Although the day was rather balmy, he pulled up the hood of his rough linen cloak and, blushing like blood's rich uncle, thrust the mirror into the hands of the nearest concubine, who happened to be Frol. The other women gasped. They rushed to relieve her of the precious object. Alobar left the room.

With some difficulty, for others tried to insist on accompanying him, the king excused himself from court and took the giant dog Mik for a romp outside the citadel gate. Circuitously, he made his way into the woods to a spring he knew. There, he fell to his knees and bent close to the water, as if to drink. Smothered under a swirl of cloudy mixtures, his reflection only spasmodically came into focus. Yet, among the bubbles, twigs, and jumbled particles of light and color, he saw it once more: a hair as white as the snow that a swan has flown over. It spiraled from his right temple.

Undirected — and unencumbered — by thought, King Alobar's hand shot out as if to ward off an enemy's blow. He yanked the hair from its mooring, examined it as one might examine a killed snake, and, after glancing over his shoulder to assure that none save Mik was his witness, flicked it into the spring, in whose waters it twisted and twirled for a long while before sinking out of sight.



Alma gnashed her semen-greased teeth in her sleep. Each distant owl note caused Mik to twitch. Between them, Alobar lay wide-eyed, his war-marked hands caressing the fur covers for comfort. It is with shame and fear that I rest tonight, thought the king. The way bewilderment lies upon me, I have no need of blanket.

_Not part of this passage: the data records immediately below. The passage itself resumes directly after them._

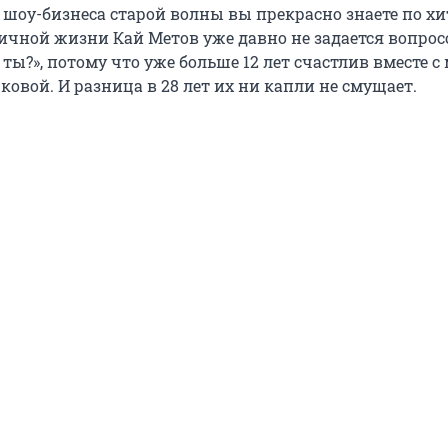
 шоу-бизнеса старой волны вы прекрасно знаете по хи
 личной жизни Кай Метов уже давно не задается вопро
 ты?», потому что уже больше 12 лет счастлив вместе с
овой. И разница в 28 лет их ни капли не смущает.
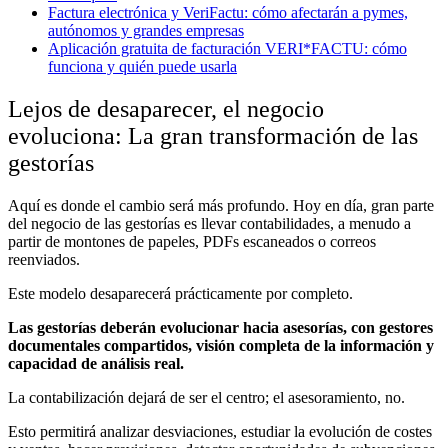
Factura electrónica y VeriFactu: cómo afectarán a pymes,
autónomos y grandes empresas
Aplicación gratuita de facturación VERI*FACTU: cómo
funciona y quién puede usarla
Lejos de desaparecer, el negocio
evoluciona: La gran transformación de las
gestorías
Aquí es donde el cambio será más profundo. Hoy en día, gran parte
del negocio de las gestorías es llevar contabilidades, a menudo a
partir de montones de papeles, PDFs escaneados o correos
reenviados.
Este modelo desaparecerá prácticamente por completo.
Las gestorías deberán evolucionar hacia asesorías, con gestores
documentales compartidos, visión completa de la información y
capacidad de análisis real.
La contabilización dejará de ser el centro; el asesoramiento, no.
Esto permitirá analizar desviaciones, estudiar la evolución de costes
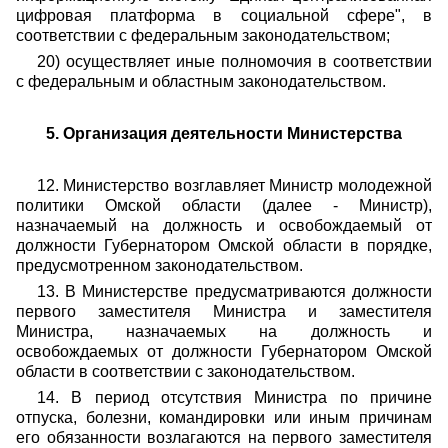
цифровая платформа в социальной сфере", в
соответствии с федеральным законодательством;
20) осуществляет иные полномочия в соответствии
с федеральным и областным законодательством.
5. Организация деятельности Министерства
12. Министерство возглавляет Министр молодежной
политики Омской области (далее - Министр),
назначаемый на должность и освобождаемый от
должности Губернатором Омской области в порядке,
предусмотренном законодательством.
13. В Министерстве предусматриваются должности
первого заместителя Министра и заместителя
Министра, назначаемых на должность и
освобождаемых от должности Губернатором Омской
области в соответствии с законодательством.
14. В период отсутствия Министра по причине
отпуска, болезни, командировки или иным причинам
его обязанности возлагаются на первого заместителя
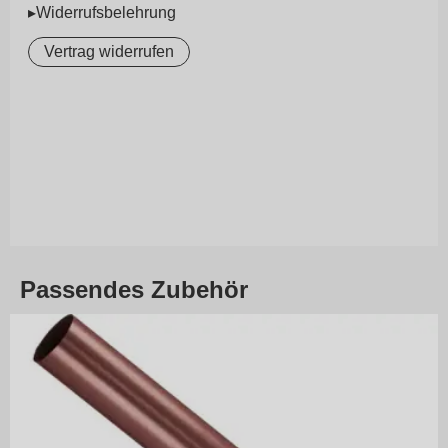
▸Widerrufsbelehrung
Vertrag widerrufen
Passendes Zubehör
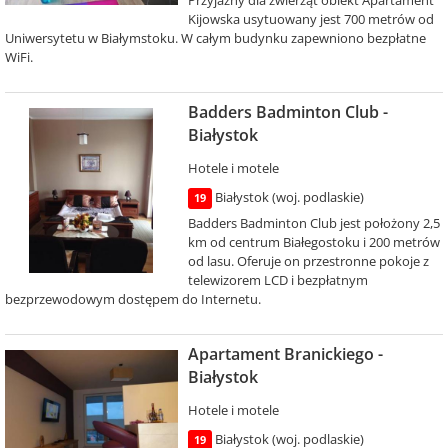
Przyjazny dla zwierząt obiekt Apartament
Kijowska usytuowany jest 700 metrów od
Uniwersytetu w Białymstoku. W całym budynku zapewniono bezpłatne
WiFi.
Badders Badminton Club -
Białystok
Hotele i motele
Białystok (woj. podlaskie)
19
Badders Badminton Club jest położony 2,5
km od centrum Białegostoku i 200 metrów
od lasu. Oferuje on przestronne pokoje z
telewizorem LCD i bezpłatnym
bezprzewodowym dostępem do Internetu.
Apartament Branickiego -
Białystok
Hotele i motele
Białystok (woj. podlaskie)
19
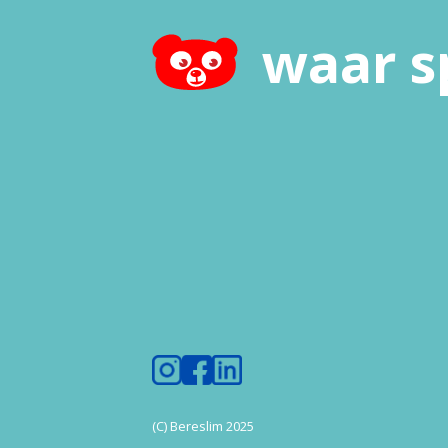
waar s
(C) Bereslim 2025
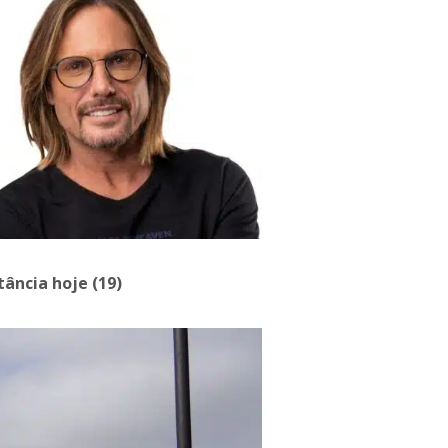
ância hoje (19)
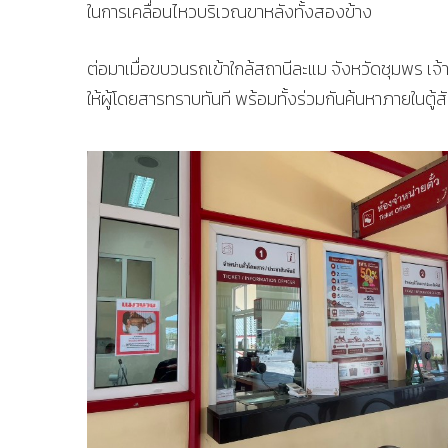
ในการเคลื่อนไหวบริเวณขาหลังทั้งสองข้าง
ต่อมาเมื่อขบวนรถเข้าใกล้สถานีละแม จังหวัดชุมพร เจ้าห
ให้ผู้โดยสารทราบทันที พร้อมทั้งร่วมกันค้นหาภายในตู้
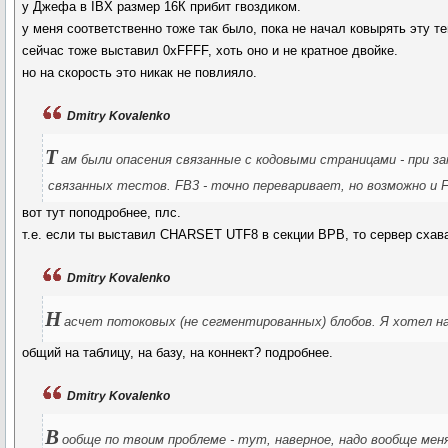
у Джефа в IBX размер 16К прибит гвоздиком.
у меня соответственно тоже так было, пока не начал ковырять эту те
сейчас тоже выставил 0xFFFF, хоть оно и не кратное двойке.
но на скорость это никак не повлияло.
Dmitry Kovalenko
Т
ам были опасения связанные с кодовыми страницами - при за
связанных тестов. FB3 - точно переваривает, но возможно и 
вот тут поподробнее, плс.
т.е. если ты выставил CHARSET UTF8 в секции BPB, то сервер схава
Dmitry Kovalenko
Н
асчет потоковых (не сегментированных) блобов. Я хотел на 
общий на таблицу, на базу, на коннект? подробнее.
Dmitry Kovalenko
В
ообще по твоим проблеме - тут, наверное, надо вообще ме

In Alobar's kingdom, a minute city-state, a tribe, if you will, it was the custom to put the king to death at the first sign of old age. Kings were permitted to rule only so long as they retained their strength and vigor. Regarding its rulers as semidivine — god-men upon whom the course of nature depended — the clan believed wide-spread catastrophes would result from the gradual enfeeblement of the ruler and the final extinction of his powers in death. The only way to avert those calamities was to kill the king as soon as he showed symptoms of decay, so that his soul might be transferred to a vigorous young successor before it had been impaired. One of the fatal signals of fading power was the king's incapacity to satisfy the sexual passions of his wives. Another was the debut of wrinkles or gray hairs, with their indiscreet announcement of decline.

Heretofore, Alobar had not considered this tradition unfair. After all, were the king allowed to grow senile and ill, would not his weakness infect his domain, interfering with the multiplication of cattle, causing beet crops to rot in the fields, disabling the men in battle, and generally perpetuating disease, delirium, and infertility among those whom he ruled? And did not all intelligent peoples (which left out the Romans) hold this to be true? Why, in some nearby kingdoms, a slight blemish on the royal body such as the loss of a tooth was enough to bring about the death sentence. In Alobar's city, the execution was a ceremony of much dignity and aesthetic weight, the king's Number One wife bearing the responsibility for delivering to her husband's lips the poisoned egg. Among less civilized peoples in the region, the ruler was dispatched by the crude, though perfectly sufficient, process of being knocked on the head.

Heretofore, the ritual of putting the king to death had seemed to Alobar natural, inevitable, and just. But tonight. . tonight he cursed that cruelly traitorous strand, that hoary banderole of mortality that waved so thoughtlessly from an otherwise dark temple; that skinny, silver scroll upon which was written in letters bold enough for all of nature to read, an invitation to the burial mound. O most unwelcome hair!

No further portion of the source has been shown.